Gianni alone in the big house, Rosalie at Mass again, praying for his soul. Lot of good that did him, lying on the floor, eight in the morning, barely breathing. She should have prayed for something useful, like a tasty, low-fat cannoli.

Gianni’s soul didn’t interest him. The priests taught him young, everyone was on this earth to suffer for their greater reward in heaven. So be it. Gianni went about God’s work with a clear conscience, doling out suffering as he thought appropriate, sending some to their rewards even faster than God intended. He’d do what he had to if the invisible prick wanted him to suffer in the afterlife, too. How’d the saying go? Heaven doesn’t want me, and hell is afraid I’ll take over. A smile flickered in Gianni’s eyes, too weak to move his lips.

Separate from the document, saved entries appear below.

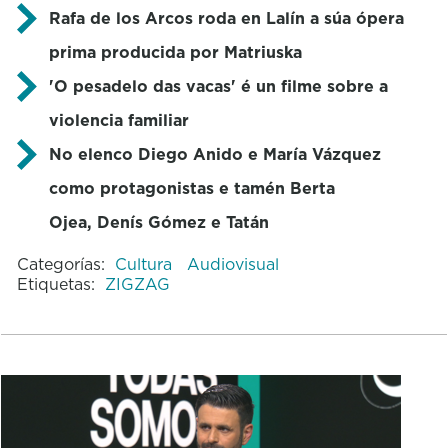
Rafa de los Arcos roda en Lalín a súa ópera
prima producida por Matriuska
'O pesadelo das vacas' é un filme sobre a
violencia familiar
No elenco Diego Anido e María Vázquez
como protagonistas e tamén Berta
Ojea, Denís Gómez e Tatán
Categorías:
Cultura
Audiovisual
Etiquetas:
ZIGZAG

He’d had taken over before. Broke in with Momo Giancana, busting up policy wheels on the West Side before he was twenty. Saw Momo become the front boss, thinking he was the real thing, waving it in people’s faces. The man John Gotti only dreamed of being. Dated a McGuire Sister, fucked the president’s girlfriend, banged Marilyn Monroe on the side. He hung out with Sinatra, for Christ’s sake. Can’t get more big time than that.

Momo’s problem was, the Outfit didn’t go for flash. Tony Accardo had the big house; everything else, low profile. Momo got sent to Mexico to hustle seƱoritas in semi-retirement until his ego couldn’t take it anymore. He came back to be boss and the Outfit put him out of their misery in his own basement one night.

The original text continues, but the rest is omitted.